When I designed my first printed circuit board, I made a lot of mistakes. Even after having made more than 100 original designs, I still make careless errors. Whenever possible, I start a design by looking at something that I know will work and I change only those things that must be changed. It keeps the possibility for error lower.

There are probably dozens of stepper motors and stepper motor drivers that could do an adequate job. None of them are perfect. There are always trade-offs between size, price, and availability.

When I'm building a "one-off" project, I first check my "junk box" to see whether I have a motor that might work. If it looks like it might work, I start with that motor. Then, after trying that motor out, I can easily tell whether another motor might be better suited to the application. There's nothing magic about it. It's mostly trial and error, based on a little math and a little experience.
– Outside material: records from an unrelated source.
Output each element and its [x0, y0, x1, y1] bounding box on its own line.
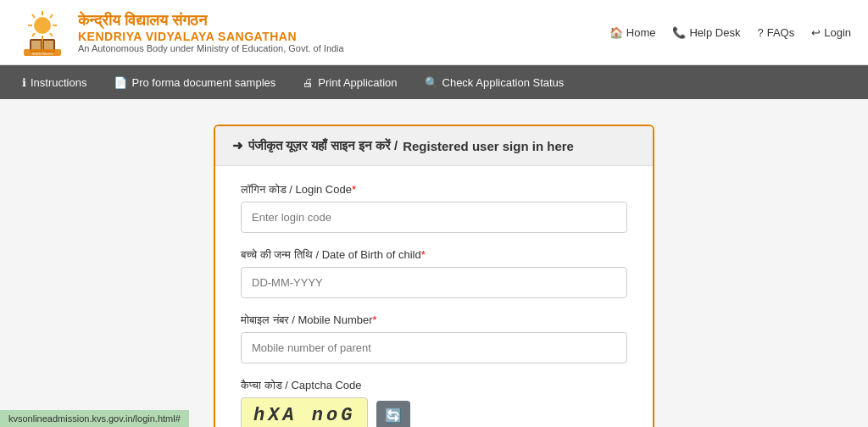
print-link[interactable]: 🖨 Print Application [289, 65, 410, 99]
home-icon: 🏠 [609, 26, 623, 39]
org-tagline: An Autonomous Body under Ministry of Edu… [78, 43, 344, 53]
org-text: केन्द्रीय विद्यालय संगठन KENDRIYA VIDYAL… [78, 12, 344, 53]
login-code-group: लॉगिन कोड / Login Code* [241, 183, 627, 233]
helpdesk-link[interactable]: 📞 Help Desk [672, 26, 740, 39]
document-icon: 📄 [114, 76, 127, 89]
org-eng-name: KENDRIYA VIDYALAYA SANGATHAN [78, 30, 344, 43]
faqs-link[interactable]: ? FAQs [757, 26, 794, 39]
login-code-input[interactable] [241, 202, 627, 233]
logo-area: केन्द्रीय विद्यालय केन्द्रीय विद्यालय सं… [17, 7, 344, 58]
svg-line-5 [32, 14, 35, 18]
dob-input[interactable] [241, 267, 627, 298]
site-header: केन्द्रीय विद्यालय केन्द्रीय विद्यालय सं… [0, 0, 868, 65]
signin-arrow-icon: ➜ [232, 138, 243, 153]
login-title-eng: Registered user sign in here [403, 139, 574, 153]
svg-text:केन्द्रीय विद्यालय: केन्द्रीय विद्यालय [31, 52, 53, 56]
captcha-label: कैप्चा कोड / Captcha Code [241, 379, 627, 392]
main-content: ➜ पंजीकृत यूज़र यहाँ साइन इन करें / Regi… [0, 99, 868, 427]
login-code-label: लॉगिन कोड / Login Code* [241, 183, 627, 197]
dob-label: बच्चे की जन्म तिथि / Date of Birth of ch… [241, 248, 627, 262]
mobile-label: मोबाइल नंबर / Mobile Number* [241, 313, 627, 327]
dob-group: बच्चे की जन्म तिथि / Date of Birth of ch… [241, 248, 627, 298]
refresh-icon: 🔄 [385, 408, 402, 424]
status-link[interactable]: 🔍 Check Application Status [411, 65, 578, 99]
mobile-group: मोबाइल नंबर / Mobile Number* [241, 313, 627, 363]
mobile-input[interactable] [241, 332, 627, 363]
login-header: ➜ पंजीकृत यूज़र यहाँ साइन इन करें / Regi… [215, 126, 653, 166]
proforma-link[interactable]: 📄 Pro forma document samples [100, 65, 289, 99]
svg-line-8 [32, 33, 35, 36]
login-title-hindi: पंजीकृत यूज़र यहाँ साइन इन करें / [248, 138, 398, 153]
status-bar: kvsonlineadmission.kvs.gov.in/login.html… [0, 410, 189, 427]
phone-icon: 📞 [672, 26, 686, 39]
mobile-required: * [373, 313, 377, 326]
login-box: ➜ पंजीकृत यूज़र यहाँ साइन इन करें / Regi… [214, 125, 654, 427]
svg-point-0 [34, 17, 51, 34]
captcha-row: hXA noG 🔄 [241, 397, 627, 427]
logo-icon: केन्द्रीय विद्यालय [17, 7, 68, 58]
org-hindi-name: केन्द्रीय विद्यालय संगठन [78, 12, 344, 30]
main-navbar: ℹ Instructions 📄 Pro forma document samp… [0, 65, 868, 99]
instructions-link[interactable]: ℹ Instructions [8, 65, 100, 99]
dob-required: * [421, 248, 426, 261]
print-icon: 🖨 [303, 76, 314, 89]
captcha-group: कैप्चा कोड / Captcha Code hXA noG 🔄 [241, 379, 627, 427]
svg-line-6 [50, 33, 53, 36]
home-link[interactable]: 🏠 Home [609, 26, 656, 39]
captcha-image: hXA noG [241, 397, 368, 427]
login-code-required: * [352, 183, 356, 196]
question-icon: ? [757, 26, 763, 39]
captcha-refresh-button[interactable]: 🔄 [376, 401, 410, 427]
svg-line-7 [50, 14, 53, 18]
info-icon: ℹ [22, 76, 26, 89]
search-icon: 🔍 [425, 76, 438, 89]
login-link[interactable]: ↩ Login [811, 26, 851, 39]
login-icon: ↩ [811, 26, 821, 39]
top-nav: 🏠 Home 📞 Help Desk ? FAQs ↩ Login [609, 26, 851, 39]
login-form: लॉगिन कोड / Login Code* बच्चे की जन्म ति… [215, 166, 653, 427]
This forum has all of the information required so that anybody, who is willing to follow instructions, can build a good workable CNC machine. It assumes that the newcomer has never built a CNC machine. It assumes that the newcomer has never worked with metal or with electronics. It assumes that the newcomer has never done anything more than "wish".

By reading the information and then asking questions, anyone should be able to be successful.

Many of you have to translate the posts from English into your native language. I spent two years in France and Belgium, so I know how hard it can be to follow technical articles when little of the vocabulary is understood. That's why we're here. What is clear to one person may not be clear at all to someone else. I hope that nobody gets the idea that they should not ask questions. Each of us had to ask a lot of questions when we first started out.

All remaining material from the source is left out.